Transcribed page contents:
──────────────────────────────

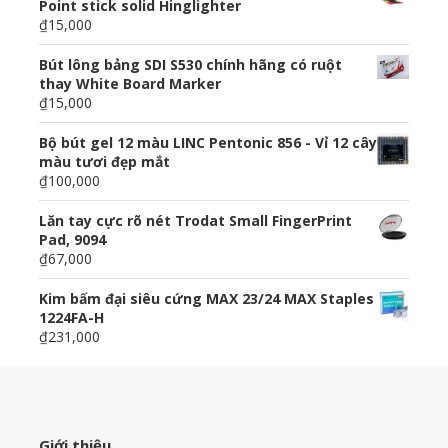
Point stick solid Hinglighter
₫15,000
Bút lông bảng SDI S530 chính hãng có ruột
thay White Board Marker
₫15,000
Bộ bút gel 12 màu LINC Pentonic 856 - Vỉ 12 cây
màu tươi đẹp mắt
₫100,000
Lăn tay cực rõ nét Trodat Small FingerPrint
Pad, 9094
₫67,000
Kim bấm đại siêu cứng MAX 23/24 MAX Staples
1224FA-H
₫231,000
Giới thiệu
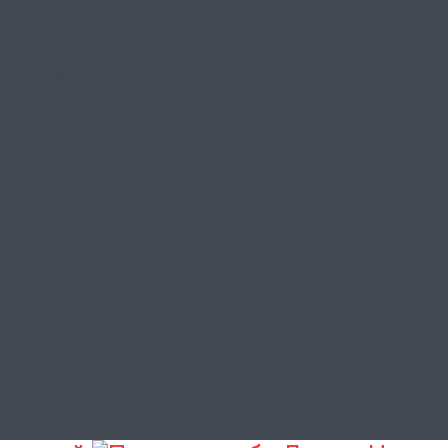
оялась отчетно
егионального о
троителей Рос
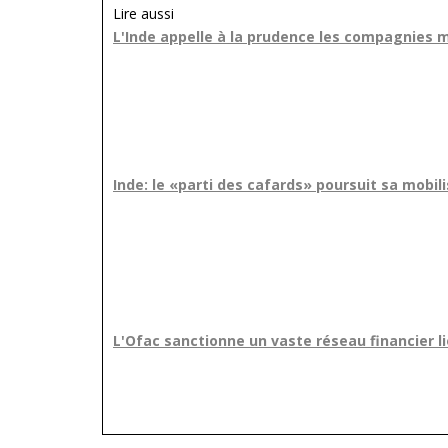
Lire aussi
L'Inde appelle à la prudence les compagnies 
Inde: le «parti des cafards» poursuit sa mobili
L'Ofac sanctionne un vaste réseau financier l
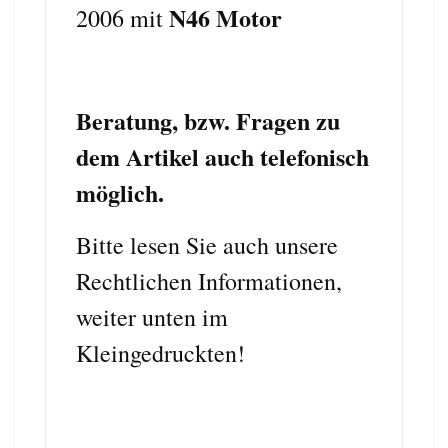
N46 Motor
2006 mit
Beratung, bzw. Fragen zu
dem Artikel auch telefonisch
möglich.
Bitte lesen Sie auch unsere
Rechtlichen Informationen,
weiter unten im
Kleingedruckten!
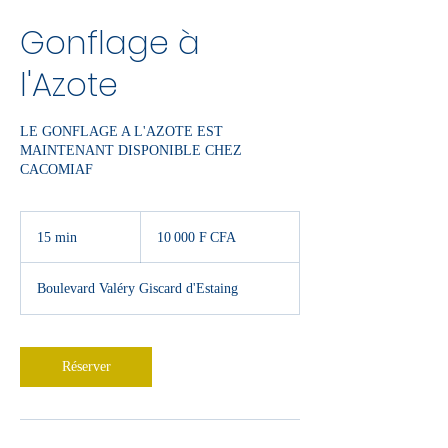
Gonflage à
l'Azote
LE GONFLAGE A L'AZOTE EST
MAINTENANT DISPONIBLE CHEZ
CACOMIAF
10 000
francs
15 min
1
10 000 F CFA
CFA
(BCEAO)
5
m
Boulevard Valéry Giscard d'Estaing
i
n
Réserver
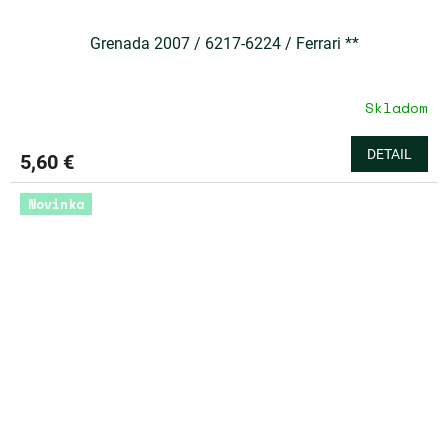
Grenada 2007 / 6217-6224 / Ferrari **
Skladom
DETAIL
5,60 €
Novinka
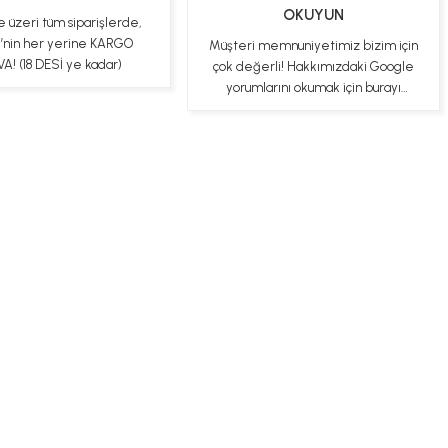
OKUYUN
e üzeri tüm siparişlerde,
e’nin her yerine KARGO
Müşteri memnuniyetimiz bizim için
A! (18 DESİ ye kadar)
çok değerli! Hakkımızdaki Google
yorumlarını okumak için burayı
tıklayabilirsiniz
ş Sözleşmesi
Gizlilik ve Güvenlik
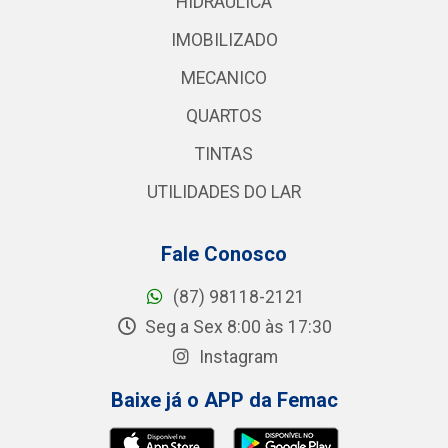
HIDRAULICA
IMOBILIZADO
MECANICO
QUARTOS
TINTAS
UTILIDADES DO LAR
Fale Conosco
(87) 98118-2121
Seg a Sex 8:00 às 17:30
Instagram
Baixe já o APP da Femac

──────────────────────────────

* [Task item] Copy out each line of the records that holds the string "auch".

* [Result for this task]
dem Artikel auch telefonisch
Bitte lesen Sie auch unsere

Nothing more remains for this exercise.